Firewalls and NAT on Linux

February 2024 · iptables · netfilter · NAT · networking

I have used NAT every day of my life without ever watching it work. So I built three small Linux VMs, put one in the middle as a router, and used iptables to do the address translation by hand, with a packet capture open so I could see the rewrite actually happen.

The topology

Three bare console VMs, each with minimal RAM, wired in a line. The middle VM is the only one with a foot in both subnets, so all traffic between the ends has to pass through it.

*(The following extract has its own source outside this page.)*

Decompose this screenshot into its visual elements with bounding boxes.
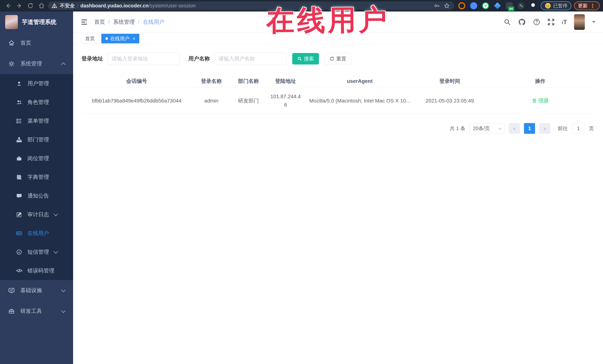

VM1 client VM2 router · NAT VM3 web server

Routing through the middle

By default the middle VM will not forward packets between its interfaces. Linux ships with forwarding off, so the first step is to turn it on:

echo 1 > /proc/sys/net/ipv4/ip_forward

With private addresses assigned so each pair of neighbours shares a subnet, the client can now reach the far VM only by going through the router. A traceroute from the client to the web server confirms the path: it shows the middle VM as the hop in between, which is exactly the proof that traffic is being routed rather than delivered directly.

Bidirectional NAT

This was the part I wanted to see. The goal is that when the client reaches the web server, the server sees the connection as coming from the router, and when the reply comes back, the client sees it as coming from the router too. Neither end ever sees the other's real address. That is source NAT on the way out and destination NAT on the way back, configured on the router's nat table:

# rewrite the source of outbound traffic to the router
iptables -t nat -A POSTROUTING -o <out-iface> -j MASQUERADE

# send inbound web traffic on to the real server
iptables -t nat -A PREROUTING -p tcp --dport 80 -j DNAT --to-destination <vm3-ip>:80

Then I ran tcpdump on all three machines at once. On the web server, the requests appear to originate from the router's address. On the client, the responses appear to come from the router. The middle VM sees both the real and the translated addresses. Seeing the same packet wearing two different source addresses on two different machines is the moment NAT stops being abstract.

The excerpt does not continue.